I will only have rest mass. Everybody is much less confused when we only talk about the one true mass$^\text{TM}$.
The Einstein energy-momentum relation reads as
$$ \left ( \frac E c \right )^2 - p^2 = (m c)^2 \qquad \implies \qquad E = m c^2 \text{ only if not moving!}$$
It is actually rather bad to be considering the energy and momentum as velocity functions multiplied by rest mass, because photons have energy and momentum without rest mass, and this really shows that it is energy and momentum that are the correct independent variables, subject to the above constraint, and that defines the velocity. But we can at least display their relations
$$E = \gamma m c^2
= \frac{mc^2}{\sqrt{1-\left (\frac v c \right )^2}} = m c^2 \cosh \chi
\qquad \bigwedge \qquad \vec p = \gamma m \vec v
= \frac{m \vec v}{\sqrt{1-\left(\frac v c\right)^2}} = m c \hat{\vec v} \sinh \chi$$
You might have seen the relations in front, but maybe not the hyperbolic functions. They are very nice because they naturally satisfy
$$\cosh^2 \chi - \sinh^2\chi = 1$$
which thus makes it very obvious that Einstein's energy-momentum relation is obeyed. It also makes it clear that Lorentz boosts are somewhat of a rotation in Minkowski spacetime.
We can write the energy-momentum as a 4-vector
$$
\begin{pmatrix} E / c \\ \vec p
\end {pmatrix} = m c
\begin{pmatrix} \cosh \chi \\ \hat{\vec v} \sinh \chi
\end {pmatrix} = m ( \gamma c , \gamma \vec v )^T$$
where, if you just divide out the rest mass, then the 4-vector is the 4-velocity, that has the ``always moves in spacetime at velocity $c$" that you saw from Don Lincoln.
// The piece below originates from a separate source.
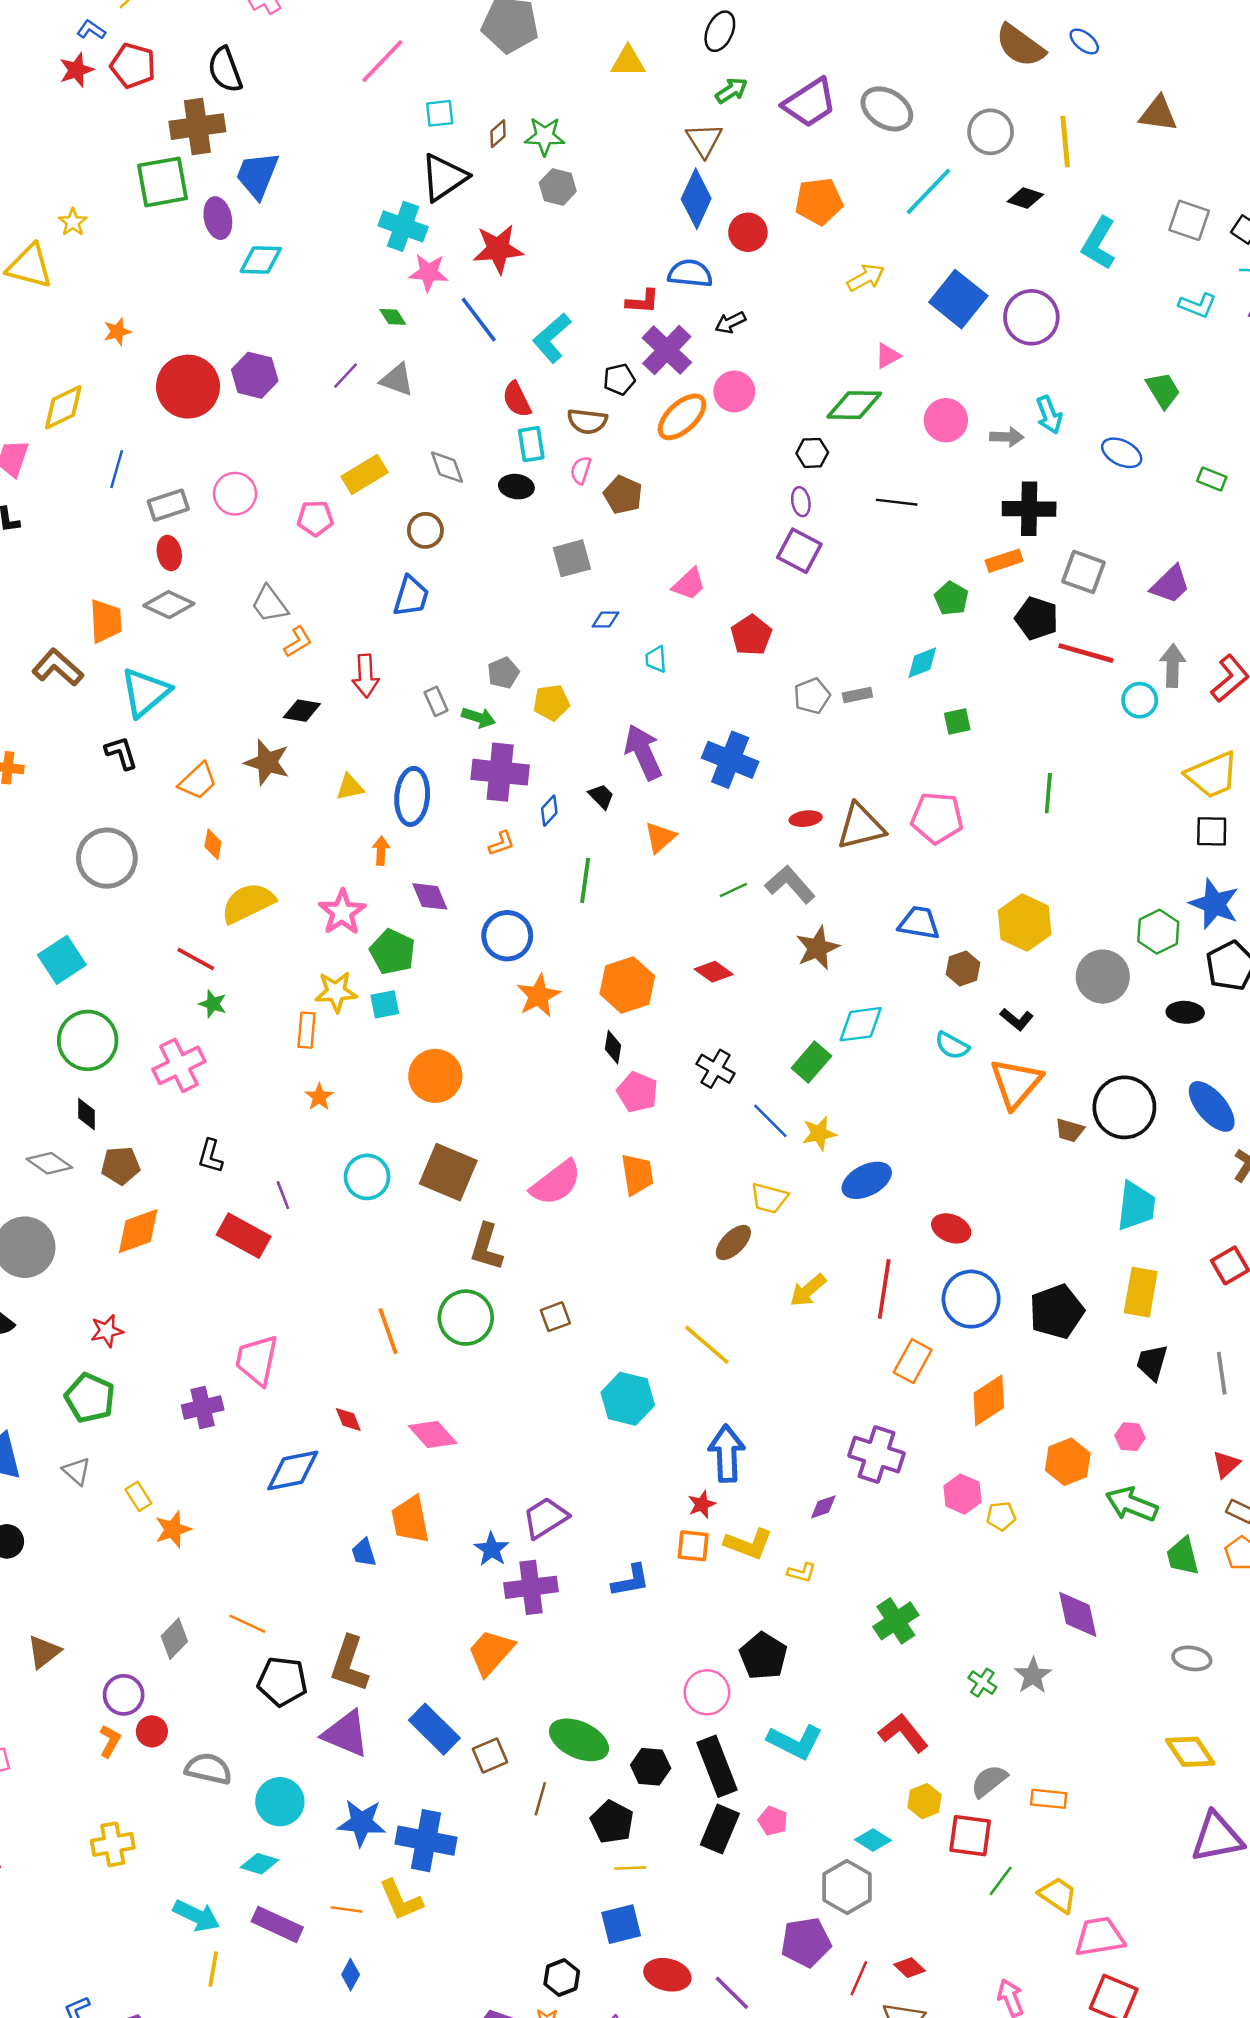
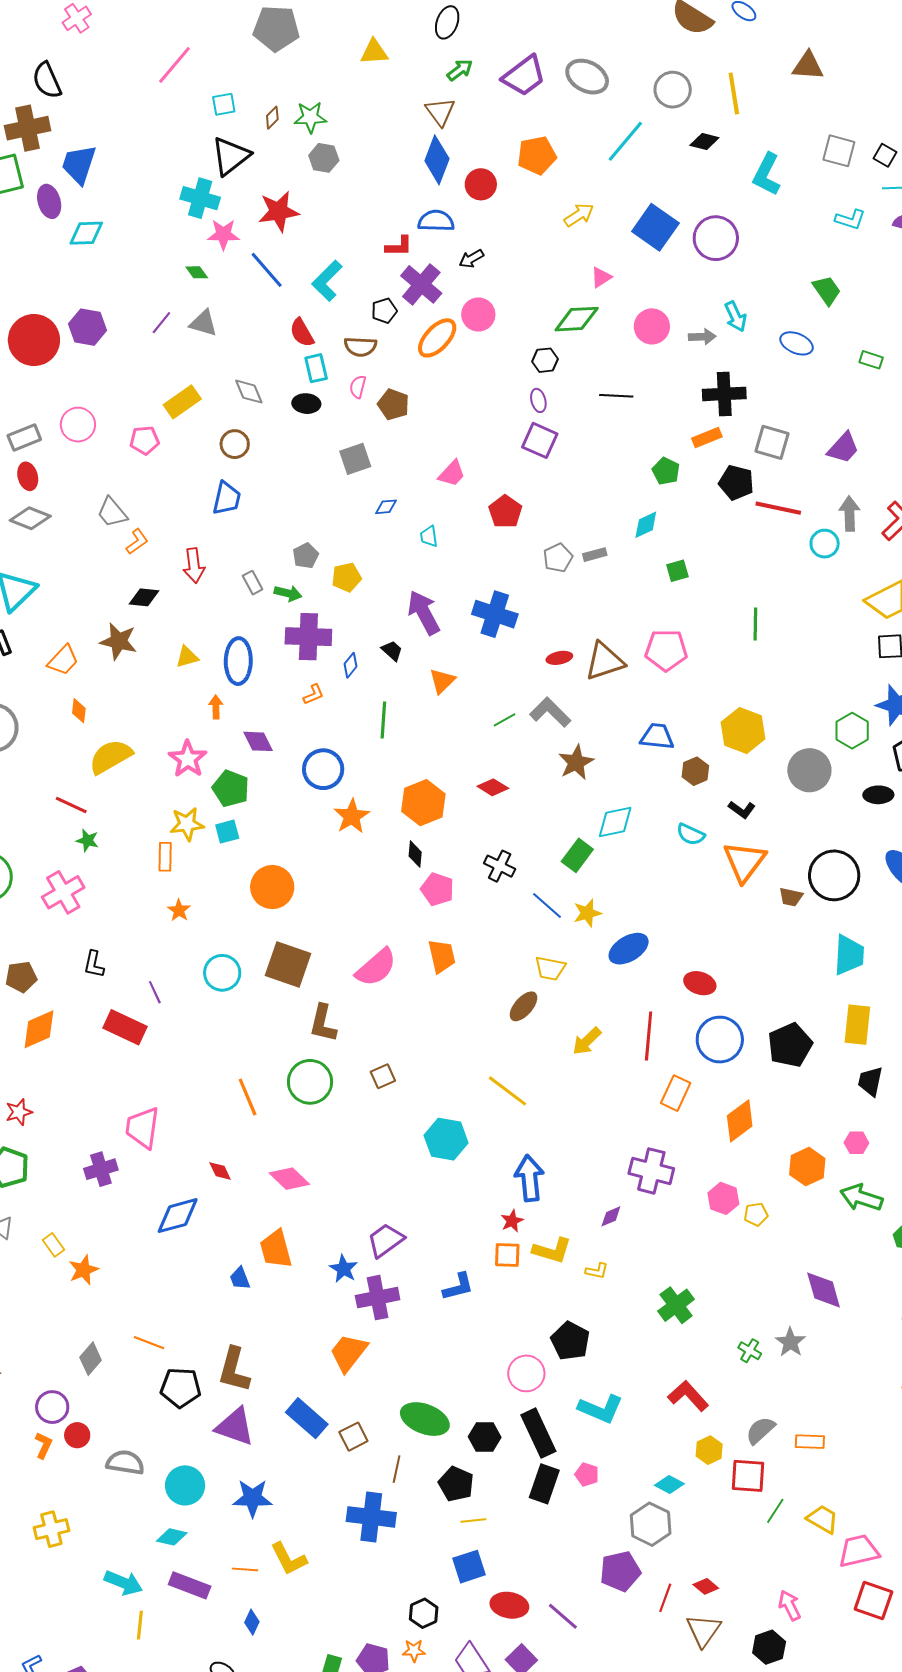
blue cross: (426, 1841) -> (371, 1517), moved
At normal speeds, every particle is mostly moving in time at velocity $c$, but if you keep speeding up, the particle seems to lengthen its 4-velocity (if you plot it in Minkowski spacetime) and aims more and more to move at 45 degree angle, and there is just no way to get exactly there. You can speak of it as a hyperboloid; it is also obvious from the hyperbolic angle view, which goes on and on without bound.
When you speak of the relativistic mass, that corresponds to $\gamma m$. You can heuristically argue that this thing will grow without bound as you move closer to speed of light. You can go higher in mathematical sophistication by talking about the 4-acceleration, and show the same behaviour, that more and more of the energy given to a system is sent to increasing $\gamma m$ than to increasing $v / c$, and show that it is mathematically equivalent to the above.
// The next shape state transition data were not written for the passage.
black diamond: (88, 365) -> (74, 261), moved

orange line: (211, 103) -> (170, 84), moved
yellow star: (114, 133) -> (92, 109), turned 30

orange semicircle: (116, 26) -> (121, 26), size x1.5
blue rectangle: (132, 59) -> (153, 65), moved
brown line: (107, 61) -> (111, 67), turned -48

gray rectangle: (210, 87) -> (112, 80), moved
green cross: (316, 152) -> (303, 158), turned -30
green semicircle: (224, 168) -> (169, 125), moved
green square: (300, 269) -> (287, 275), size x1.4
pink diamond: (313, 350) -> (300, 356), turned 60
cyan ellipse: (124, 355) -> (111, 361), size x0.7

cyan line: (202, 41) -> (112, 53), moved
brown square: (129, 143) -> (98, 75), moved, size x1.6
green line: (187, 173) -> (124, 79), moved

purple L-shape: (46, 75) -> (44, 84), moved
But if you start going into those directions, you will run into issues like Longitudinal and transverse mass and quickly pull your hair out. The fact of the matter is that these are all bad ways to look at things.
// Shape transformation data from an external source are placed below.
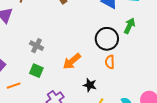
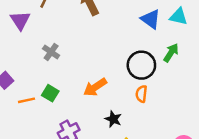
gray cross: (37, 46) -> (51, 52), moved
orange line: (14, 86) -> (26, 100), moved

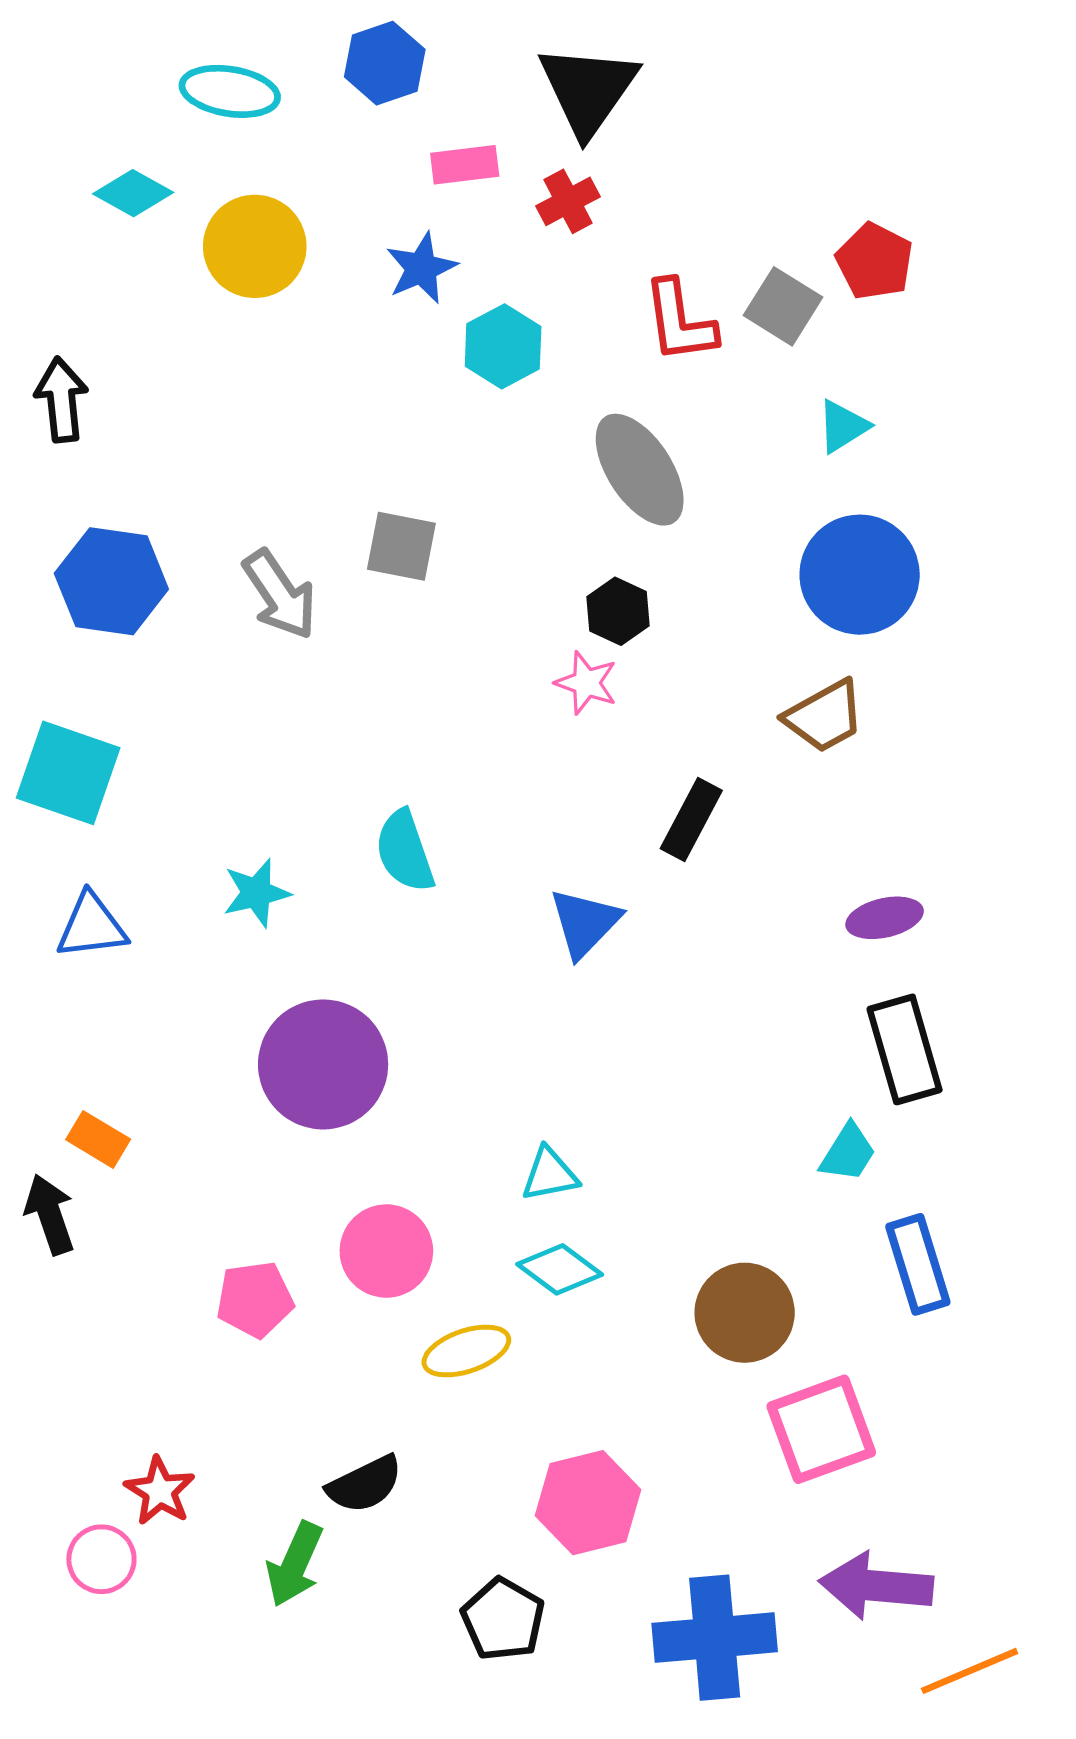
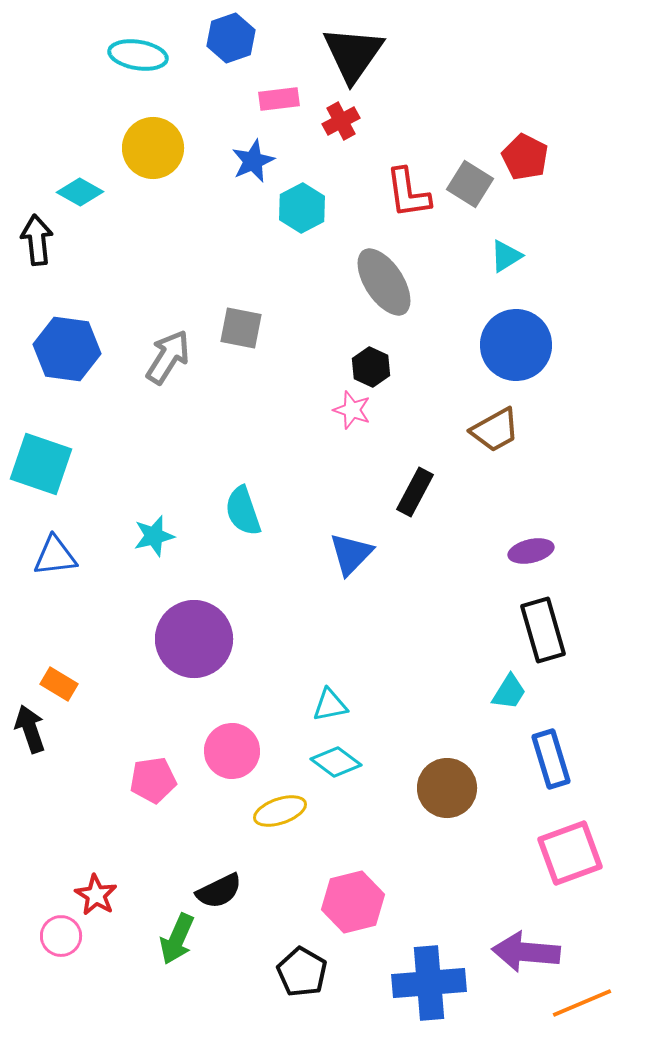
cyan diamond: (133, 193) -> (80, 192), moved
gray arrow: (280, 595) -> (168, 357), turned -114
pink square: (821, 1429) -> (570, 853), moved

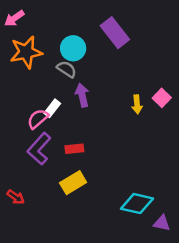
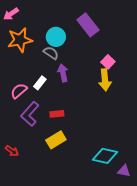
pink square: (162, 98) -> (108, 62), moved
yellow arrow: (137, 104) -> (105, 80), size x1.5
pink semicircle: (38, 119) -> (19, 91), moved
It is easier to realise that $\gamma m$ is better seen as $E/c^2$, that it has never been the mass that is increasing, but rather the total energy that is increasing without bound. If you just do one division, you will see that
$$ \frac{\vec v}c = \frac{\vec p c}E $$
and then you can either consider things by momentum or energy
$$
\frac v c = \frac{|\vec p|}{\sqrt{(mc)^2 + p^2}} < 1 \\
\frac v c = \frac{\sqrt{E^2 - (mc^2)^2}}{E} < 1
$$
i.e. no matter how much momentum or energy you give to a massive, originally slowly moving object, there is just no way to get them to arrive at the speed of light. You can give it infinite amounts of kinetic energy, and it would just reach the speed of light.
It is just bad habit that we cling on to ideas about mass. Gravitational pull is due to total energy and momentum too, i.e. a hot cup of tea has a greater gravitational pull than the same cup of tea cooled. Inertia, as shown above, is due to total energy. It just so happens that in old physics, we always moved so slowly that the rest mass energy dominated the total energy. For the physics that only cared about energy differences, purely kinetic energy sufficed. Those that used to care about mass, are actually really all caring about total energy. Rest mass only appears in the invariant Einstein's energy-momentum relation, and in the fundamental equations (e.g. Dirac equation). This view is much cleaner, easier for students to understand, and much less confusing, because we have only one thing we call mass, not 4 different things we call mass that we have to remember when to use what.